▶ **Task objective**
Set down the entries below once more, precisely as they stand.

= Beginning of Section =

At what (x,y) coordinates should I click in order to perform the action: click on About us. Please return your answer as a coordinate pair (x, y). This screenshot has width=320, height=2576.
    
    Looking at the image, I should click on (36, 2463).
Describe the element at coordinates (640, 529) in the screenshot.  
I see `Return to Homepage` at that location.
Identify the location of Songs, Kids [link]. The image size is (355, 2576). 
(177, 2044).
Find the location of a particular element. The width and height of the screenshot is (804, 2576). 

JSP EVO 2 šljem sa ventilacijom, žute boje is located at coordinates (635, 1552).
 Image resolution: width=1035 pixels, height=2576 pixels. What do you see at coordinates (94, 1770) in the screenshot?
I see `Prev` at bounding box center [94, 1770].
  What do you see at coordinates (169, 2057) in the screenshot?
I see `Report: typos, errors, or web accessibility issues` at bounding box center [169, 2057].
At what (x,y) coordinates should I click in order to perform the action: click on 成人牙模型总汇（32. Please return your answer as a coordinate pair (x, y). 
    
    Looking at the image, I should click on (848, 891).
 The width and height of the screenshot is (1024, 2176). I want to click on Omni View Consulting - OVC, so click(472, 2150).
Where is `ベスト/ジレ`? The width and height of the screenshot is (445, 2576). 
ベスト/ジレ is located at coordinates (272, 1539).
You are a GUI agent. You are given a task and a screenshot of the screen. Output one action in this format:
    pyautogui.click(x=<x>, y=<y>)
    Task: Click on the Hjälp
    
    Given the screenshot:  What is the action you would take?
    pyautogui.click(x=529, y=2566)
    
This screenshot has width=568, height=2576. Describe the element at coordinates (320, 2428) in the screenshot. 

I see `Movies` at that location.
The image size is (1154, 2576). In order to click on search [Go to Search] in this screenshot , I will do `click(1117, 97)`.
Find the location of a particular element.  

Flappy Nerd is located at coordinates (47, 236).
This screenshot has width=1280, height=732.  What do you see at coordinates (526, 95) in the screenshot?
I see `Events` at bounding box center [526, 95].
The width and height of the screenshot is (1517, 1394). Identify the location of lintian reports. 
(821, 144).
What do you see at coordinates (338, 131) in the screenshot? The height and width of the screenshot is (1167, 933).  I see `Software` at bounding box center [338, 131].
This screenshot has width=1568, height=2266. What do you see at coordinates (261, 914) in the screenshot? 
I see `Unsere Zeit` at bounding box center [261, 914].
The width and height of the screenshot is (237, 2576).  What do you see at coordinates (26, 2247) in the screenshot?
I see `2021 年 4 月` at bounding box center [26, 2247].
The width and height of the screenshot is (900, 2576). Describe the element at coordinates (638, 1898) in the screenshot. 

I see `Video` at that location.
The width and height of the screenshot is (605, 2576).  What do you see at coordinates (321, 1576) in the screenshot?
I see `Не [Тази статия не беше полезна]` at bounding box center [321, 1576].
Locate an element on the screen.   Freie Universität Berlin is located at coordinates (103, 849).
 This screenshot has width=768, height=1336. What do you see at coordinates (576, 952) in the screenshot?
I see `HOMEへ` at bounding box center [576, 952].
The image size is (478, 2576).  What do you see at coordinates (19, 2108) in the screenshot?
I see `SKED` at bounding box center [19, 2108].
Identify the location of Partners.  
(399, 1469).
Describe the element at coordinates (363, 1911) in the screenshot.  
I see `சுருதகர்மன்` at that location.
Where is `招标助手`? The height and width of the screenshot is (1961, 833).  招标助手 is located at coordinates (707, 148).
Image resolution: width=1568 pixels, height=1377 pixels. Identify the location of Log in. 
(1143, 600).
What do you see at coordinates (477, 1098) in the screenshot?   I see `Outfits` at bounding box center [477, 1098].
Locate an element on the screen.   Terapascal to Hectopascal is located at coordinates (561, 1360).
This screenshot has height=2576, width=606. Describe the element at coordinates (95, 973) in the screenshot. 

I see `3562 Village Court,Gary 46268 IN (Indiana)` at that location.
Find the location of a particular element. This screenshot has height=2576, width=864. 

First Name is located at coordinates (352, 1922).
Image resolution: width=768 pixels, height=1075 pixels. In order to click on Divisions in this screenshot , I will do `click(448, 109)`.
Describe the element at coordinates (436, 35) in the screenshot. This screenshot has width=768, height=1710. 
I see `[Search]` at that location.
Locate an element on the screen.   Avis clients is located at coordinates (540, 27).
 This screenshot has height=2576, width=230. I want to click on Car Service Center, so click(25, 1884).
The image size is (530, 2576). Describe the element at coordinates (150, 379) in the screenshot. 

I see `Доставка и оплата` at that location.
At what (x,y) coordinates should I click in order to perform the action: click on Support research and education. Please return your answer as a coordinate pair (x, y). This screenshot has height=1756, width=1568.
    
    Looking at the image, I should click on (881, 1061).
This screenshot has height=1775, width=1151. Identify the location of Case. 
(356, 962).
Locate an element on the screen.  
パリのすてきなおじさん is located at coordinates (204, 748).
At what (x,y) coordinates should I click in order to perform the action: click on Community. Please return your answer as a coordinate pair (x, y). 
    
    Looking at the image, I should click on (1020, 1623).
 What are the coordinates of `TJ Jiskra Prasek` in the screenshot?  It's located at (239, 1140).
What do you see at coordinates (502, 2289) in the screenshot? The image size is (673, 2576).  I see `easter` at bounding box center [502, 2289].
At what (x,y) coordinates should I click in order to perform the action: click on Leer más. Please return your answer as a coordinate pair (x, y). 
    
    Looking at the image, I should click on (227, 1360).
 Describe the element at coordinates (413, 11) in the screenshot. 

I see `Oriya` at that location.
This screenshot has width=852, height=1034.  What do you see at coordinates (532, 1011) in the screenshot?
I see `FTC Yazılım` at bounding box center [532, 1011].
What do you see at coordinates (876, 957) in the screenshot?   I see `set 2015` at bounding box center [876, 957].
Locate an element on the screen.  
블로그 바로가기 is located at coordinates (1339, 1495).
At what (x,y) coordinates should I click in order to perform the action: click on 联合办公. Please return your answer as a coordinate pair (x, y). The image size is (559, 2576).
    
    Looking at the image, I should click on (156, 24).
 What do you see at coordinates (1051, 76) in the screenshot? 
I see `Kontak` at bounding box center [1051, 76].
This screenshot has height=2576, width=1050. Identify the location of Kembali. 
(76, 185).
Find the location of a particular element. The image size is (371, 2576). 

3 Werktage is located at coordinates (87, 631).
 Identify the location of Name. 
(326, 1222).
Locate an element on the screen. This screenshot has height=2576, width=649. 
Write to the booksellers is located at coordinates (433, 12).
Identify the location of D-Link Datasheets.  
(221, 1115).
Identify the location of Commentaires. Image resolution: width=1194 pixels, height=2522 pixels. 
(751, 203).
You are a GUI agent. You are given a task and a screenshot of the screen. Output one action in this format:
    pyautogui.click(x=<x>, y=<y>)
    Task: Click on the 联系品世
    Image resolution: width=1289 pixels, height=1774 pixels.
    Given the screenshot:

= End of Section =

▶ **Result below**
At what (x,y) coordinates should I click in order to perform the action: click on About us. Please return your answer as a coordinate pair (x, y). This screenshot has width=320, height=2576.
    
    Looking at the image, I should click on (36, 2463).
Describe the element at coordinates (640, 529) in the screenshot.  
I see `Return to Homepage` at that location.
Identify the location of Songs, Kids [link]. The image size is (355, 2576). 
(177, 2044).
Find the location of a particular element. The width and height of the screenshot is (804, 2576). 

JSP EVO 2 šljem sa ventilacijom, žute boje is located at coordinates (635, 1552).
 Image resolution: width=1035 pixels, height=2576 pixels. What do you see at coordinates (94, 1770) in the screenshot?
I see `Prev` at bounding box center [94, 1770].
  What do you see at coordinates (169, 2057) in the screenshot?
I see `Report: typos, errors, or web accessibility issues` at bounding box center [169, 2057].
At what (x,y) coordinates should I click in order to perform the action: click on 成人牙模型总汇（32. Please return your answer as a coordinate pair (x, y). 
    
    Looking at the image, I should click on (848, 891).
 The width and height of the screenshot is (1024, 2176). I want to click on Omni View Consulting - OVC, so click(472, 2150).
Where is `ベスト/ジレ`? The width and height of the screenshot is (445, 2576). 
ベスト/ジレ is located at coordinates (272, 1539).
You are a GUI agent. You are given a task and a screenshot of the screen. Output one action in this format:
    pyautogui.click(x=<x>, y=<y>)
    Task: Click on the Hjälp
    
    Given the screenshot:  What is the action you would take?
    pyautogui.click(x=529, y=2566)
    
This screenshot has width=568, height=2576. Describe the element at coordinates (320, 2428) in the screenshot. 

I see `Movies` at that location.
The image size is (1154, 2576). In order to click on search [Go to Search] in this screenshot , I will do `click(1117, 97)`.
Find the location of a particular element.  

Flappy Nerd is located at coordinates (47, 236).
This screenshot has width=1280, height=732.  What do you see at coordinates (526, 95) in the screenshot?
I see `Events` at bounding box center [526, 95].
The width and height of the screenshot is (1517, 1394). Identify the location of lintian reports. 
(821, 144).
What do you see at coordinates (338, 131) in the screenshot? The height and width of the screenshot is (1167, 933).  I see `Software` at bounding box center [338, 131].
This screenshot has width=1568, height=2266. What do you see at coordinates (261, 914) in the screenshot? 
I see `Unsere Zeit` at bounding box center [261, 914].
The width and height of the screenshot is (237, 2576).  What do you see at coordinates (26, 2247) in the screenshot?
I see `2021 年 4 月` at bounding box center [26, 2247].
The width and height of the screenshot is (900, 2576). Describe the element at coordinates (638, 1898) in the screenshot. 

I see `Video` at that location.
The width and height of the screenshot is (605, 2576).  What do you see at coordinates (321, 1576) in the screenshot?
I see `Не [Тази статия не беше полезна]` at bounding box center [321, 1576].
Locate an element on the screen.   Freie Universität Berlin is located at coordinates (103, 849).
 This screenshot has width=768, height=1336. What do you see at coordinates (576, 952) in the screenshot?
I see `HOMEへ` at bounding box center [576, 952].
The image size is (478, 2576).  What do you see at coordinates (19, 2108) in the screenshot?
I see `SKED` at bounding box center [19, 2108].
Identify the location of Partners.  
(399, 1469).
Describe the element at coordinates (363, 1911) in the screenshot.  
I see `சுருதகர்மன்` at that location.
Where is `招标助手`? The height and width of the screenshot is (1961, 833).  招标助手 is located at coordinates (707, 148).
Image resolution: width=1568 pixels, height=1377 pixels. Identify the location of Log in. 
(1143, 600).
What do you see at coordinates (477, 1098) in the screenshot?   I see `Outfits` at bounding box center [477, 1098].
Locate an element on the screen.   Terapascal to Hectopascal is located at coordinates (561, 1360).
This screenshot has height=2576, width=606. Describe the element at coordinates (95, 973) in the screenshot. 

I see `3562 Village Court,Gary 46268 IN (Indiana)` at that location.
Find the location of a particular element. This screenshot has height=2576, width=864. 

First Name is located at coordinates (352, 1922).
Image resolution: width=768 pixels, height=1075 pixels. In order to click on Divisions in this screenshot , I will do `click(448, 109)`.
Describe the element at coordinates (436, 35) in the screenshot. This screenshot has width=768, height=1710. 
I see `[Search]` at that location.
Locate an element on the screen.   Avis clients is located at coordinates (540, 27).
 This screenshot has height=2576, width=230. I want to click on Car Service Center, so click(25, 1884).
The image size is (530, 2576). Describe the element at coordinates (150, 379) in the screenshot. 

I see `Доставка и оплата` at that location.
At what (x,y) coordinates should I click in order to perform the action: click on Support research and education. Please return your answer as a coordinate pair (x, y). This screenshot has height=1756, width=1568.
    
    Looking at the image, I should click on (881, 1061).
This screenshot has height=1775, width=1151. Identify the location of Case. 
(356, 962).
Locate an element on the screen.  
パリのすてきなおじさん is located at coordinates (204, 748).
At what (x,y) coordinates should I click in order to perform the action: click on Community. Please return your answer as a coordinate pair (x, y). 
    
    Looking at the image, I should click on (1020, 1623).
 What are the coordinates of `TJ Jiskra Prasek` in the screenshot?  It's located at (239, 1140).
What do you see at coordinates (502, 2289) in the screenshot? The image size is (673, 2576).  I see `easter` at bounding box center [502, 2289].
At what (x,y) coordinates should I click in order to perform the action: click on Leer más. Please return your answer as a coordinate pair (x, y). 
    
    Looking at the image, I should click on (227, 1360).
 Describe the element at coordinates (413, 11) in the screenshot. 

I see `Oriya` at that location.
This screenshot has width=852, height=1034.  What do you see at coordinates (532, 1011) in the screenshot?
I see `FTC Yazılım` at bounding box center [532, 1011].
What do you see at coordinates (876, 957) in the screenshot?   I see `set 2015` at bounding box center [876, 957].
Locate an element on the screen.  
블로그 바로가기 is located at coordinates (1339, 1495).
At what (x,y) coordinates should I click in order to perform the action: click on 联合办公. Please return your answer as a coordinate pair (x, y). The image size is (559, 2576).
    
    Looking at the image, I should click on (156, 24).
 What do you see at coordinates (1051, 76) in the screenshot? 
I see `Kontak` at bounding box center [1051, 76].
This screenshot has height=2576, width=1050. Identify the location of Kembali. 
(76, 185).
Find the location of a particular element. The image size is (371, 2576). 

3 Werktage is located at coordinates (87, 631).
 Identify the location of Name. 
(326, 1222).
Locate an element on the screen. This screenshot has height=2576, width=649. 
Write to the booksellers is located at coordinates (433, 12).
Identify the location of D-Link Datasheets.  
(221, 1115).
Identify the location of Commentaires. Image resolution: width=1194 pixels, height=2522 pixels. 
(751, 203).
You are a GUI agent. You are given a task and a screenshot of the screen. Output one action in this format:
    pyautogui.click(x=<x>, y=<y>)
    Task: Click on the 联系品世
    Image resolution: width=1289 pixels, height=1774 pixels.
    Given the screenshot:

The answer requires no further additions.